In Polars, we can perform grouped time series differencing by calling the `diff()` method over the `pl.col(ts)` expression specifying the group column with the `over()` method.

``````import polars as pl

ts = pl.Series([10, 20, 30, 40, 50, 100, 200, 300, 400, 500])
groups = pl.Series(['A', 'A', 'A', 'A', 'A', 'B', 'B', 'B', 'B', 'B'])

ts = pl.DataFrame({'ts': ts, 'groups': groups})

ts_diff = ts.with_columns([pl.col('ts').diff().over(pl.col('groups')).alias('ts_diff')])

print(ts_diff)
``````
ts groups ts_diff
i64 str i64
—– ——– ———
10 A null
20 A 10
30 A 10
40 A 10
50 A 10
100 B null
200 B 100
300 B 100
400 B 100
500 B 100

## Fractional Differencing#

Traditional n-order differencing makes the data stationary but, in the process, it tends to erase the dependence of the time series on its past values.
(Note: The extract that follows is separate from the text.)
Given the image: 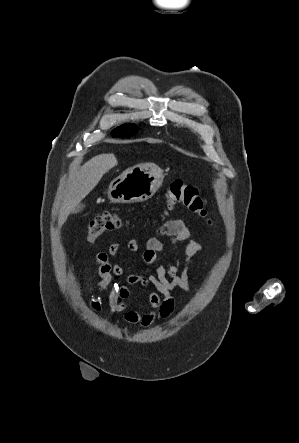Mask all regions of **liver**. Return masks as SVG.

Fractional differencing was suggested by Marcos López de Prado, in the context of financial time series, as an alternative to differentiate them without erasing its memory structure.

We can apply it using the library fracdiff.

``````import numpy as np
from fracdiff import fdiff

ts = np.array([10, 20, 30, 40, 50, 100, 200, 300, 400, 500])
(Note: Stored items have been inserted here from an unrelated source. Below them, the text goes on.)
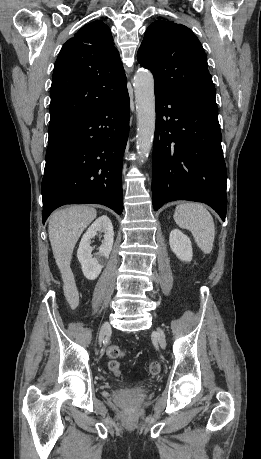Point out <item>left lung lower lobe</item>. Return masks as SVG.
<instances>
[{"instance_id":"obj_1","label":"left lung lower lobe","mask_w":261,"mask_h":459,"mask_svg":"<svg viewBox=\"0 0 261 459\" xmlns=\"http://www.w3.org/2000/svg\"><path fill=\"white\" fill-rule=\"evenodd\" d=\"M154 210L190 200L211 206L225 221L226 165L217 104L188 100L155 88Z\"/></svg>"}]
</instances>
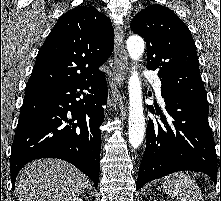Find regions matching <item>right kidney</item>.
<instances>
[{"mask_svg": "<svg viewBox=\"0 0 221 201\" xmlns=\"http://www.w3.org/2000/svg\"><path fill=\"white\" fill-rule=\"evenodd\" d=\"M66 201H83L81 198L74 197V198H69Z\"/></svg>", "mask_w": 221, "mask_h": 201, "instance_id": "obj_1", "label": "right kidney"}]
</instances>
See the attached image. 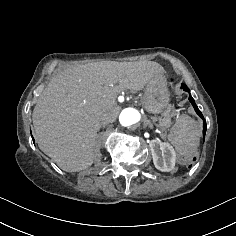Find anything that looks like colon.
<instances>
[{"label":"colon","instance_id":"1","mask_svg":"<svg viewBox=\"0 0 236 236\" xmlns=\"http://www.w3.org/2000/svg\"><path fill=\"white\" fill-rule=\"evenodd\" d=\"M178 110H179V109L176 107V108L174 109V112H178Z\"/></svg>","mask_w":236,"mask_h":236}]
</instances>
ts_diff = fdiff(ts, n=0.5)

#output
array([ 10.        ,  15.        ,  18.75      ,  21.875     ,
24.609375  ,  67.0703125 , 139.32617188, 181.42089844,
214.63470459, 243.0519104 ])
``````

Tune the `n` parameter to find the coefficient that makes the data stationary while preserving as most as possible the memory structure of the time series.

You can do it by using statistical tests such as the Augmented Dickey-Fuller test or, if you plan to use the time series in a machine learning model, just tune this value as another hyperparameter in the validation set.